Causes of teenage dating violence Free sex hookup in uk
Dating violence during adolescence is generally accepted to be a precursor to domestic or intimate partner violence in adulthood.Victims of teen dating violence face a greater risk of problems like depression, suicidality, drug and alcohol problems, and re-victimization in young adulthood, problems that have also been shown to disproportionately affect LGBTQ teens in general.A new study says teen dating violence is on the rise -- and it may have something to do with the recession.On The Early Show, as part of the special series called "CBS Reports: Children of the Recession," CBS News correspondent Michelle Miller reported that a study released by Liz Claiborne and The Family Violence Prevention Fund shows an increase in teen dating violence -- directly tied to the economic downturn.Nearly half of the respondents report being controlled, threatened or pressured to do things against their will."Families in economic distress are themselves experiencing higher rates of violence," said Kiersten Stewart, of the Family Violence Prevention Fund, "and teens in those same households are also experiencing much higher rates of dating violence in their own relationships."And that's the case for 18-year-old Whitley-Ann, whose last name CBS News is not disclosing. "I didn't want people to not like him, because I knew I was going back to him."And like many victims in the study, Whitley-Ann was too scared to tell anyone close to her. While the immediate impact might be humiliation and/or physical pain, young people who experience abuse are more likely to be in physical fights or bring weapons to school.They might exhibit higher rates of drug and alcohol abuse as well as high-risk sexual behaviors.

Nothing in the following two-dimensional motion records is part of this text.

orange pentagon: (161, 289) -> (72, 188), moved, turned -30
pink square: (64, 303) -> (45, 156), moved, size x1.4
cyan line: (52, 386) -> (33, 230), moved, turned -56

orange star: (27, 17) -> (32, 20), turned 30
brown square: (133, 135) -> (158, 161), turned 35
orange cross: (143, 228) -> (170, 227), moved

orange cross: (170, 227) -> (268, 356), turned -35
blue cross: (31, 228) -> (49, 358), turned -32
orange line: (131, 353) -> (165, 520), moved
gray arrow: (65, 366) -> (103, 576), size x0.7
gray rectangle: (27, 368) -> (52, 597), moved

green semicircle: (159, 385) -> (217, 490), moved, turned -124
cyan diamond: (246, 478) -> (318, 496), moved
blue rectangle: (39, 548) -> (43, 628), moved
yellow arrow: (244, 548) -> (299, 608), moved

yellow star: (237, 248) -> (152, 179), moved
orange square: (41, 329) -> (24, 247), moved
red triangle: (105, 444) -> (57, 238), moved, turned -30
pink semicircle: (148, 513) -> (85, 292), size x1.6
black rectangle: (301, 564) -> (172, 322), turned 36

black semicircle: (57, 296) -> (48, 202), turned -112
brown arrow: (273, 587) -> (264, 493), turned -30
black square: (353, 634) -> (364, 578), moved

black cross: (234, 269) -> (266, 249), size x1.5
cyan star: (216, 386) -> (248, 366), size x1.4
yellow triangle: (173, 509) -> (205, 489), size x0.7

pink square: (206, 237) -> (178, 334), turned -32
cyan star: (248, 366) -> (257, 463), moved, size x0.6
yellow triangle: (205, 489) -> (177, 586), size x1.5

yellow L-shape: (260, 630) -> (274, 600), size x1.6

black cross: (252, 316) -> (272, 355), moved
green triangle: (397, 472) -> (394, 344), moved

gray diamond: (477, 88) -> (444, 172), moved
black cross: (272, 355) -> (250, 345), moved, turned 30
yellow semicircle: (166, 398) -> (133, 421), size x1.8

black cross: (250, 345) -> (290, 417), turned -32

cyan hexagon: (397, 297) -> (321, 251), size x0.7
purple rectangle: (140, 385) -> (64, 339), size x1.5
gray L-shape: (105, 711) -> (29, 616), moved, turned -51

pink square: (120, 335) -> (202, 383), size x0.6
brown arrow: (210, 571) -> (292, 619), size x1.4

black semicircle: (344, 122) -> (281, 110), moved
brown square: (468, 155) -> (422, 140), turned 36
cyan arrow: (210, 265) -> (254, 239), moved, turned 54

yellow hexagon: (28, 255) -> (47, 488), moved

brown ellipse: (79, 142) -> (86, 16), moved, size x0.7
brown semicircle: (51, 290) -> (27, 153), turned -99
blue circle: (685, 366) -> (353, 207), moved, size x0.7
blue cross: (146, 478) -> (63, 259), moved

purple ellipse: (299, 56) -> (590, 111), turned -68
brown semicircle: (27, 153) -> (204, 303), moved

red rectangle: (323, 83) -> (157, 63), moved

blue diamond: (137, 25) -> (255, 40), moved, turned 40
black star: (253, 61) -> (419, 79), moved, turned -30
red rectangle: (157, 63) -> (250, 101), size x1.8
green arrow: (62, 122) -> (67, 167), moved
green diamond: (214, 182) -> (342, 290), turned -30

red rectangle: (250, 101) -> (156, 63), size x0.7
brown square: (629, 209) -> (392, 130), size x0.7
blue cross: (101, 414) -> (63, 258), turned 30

showed significantly higher rates of dating violence among LGB youth than among non-LGB youth.As difficult as it may be to admit, LGBTQ people – including LGBTQ youth – can be and are perpetrators of violence as well as its victims, and too often, that violence occurs in the context of romantic and/or sexual relationships.According to the Centers for Disease Control and Prevention (CDC), lesbians and gay men experience equal or higher levels of intimate partner violence (IPV) as heterosexuals, with bisexual women suffering much higher rates of IPV in comparison to lesbians, gay men and heterosexual women.She told Miller she was abused by her former boyfriend. "A lot of people don't know when they're in an abusive relationship," Whitley-Ann says."They're in denial, like I was."Whitley-Ann has been free of her abuser for six months, and plans to attend college this fall.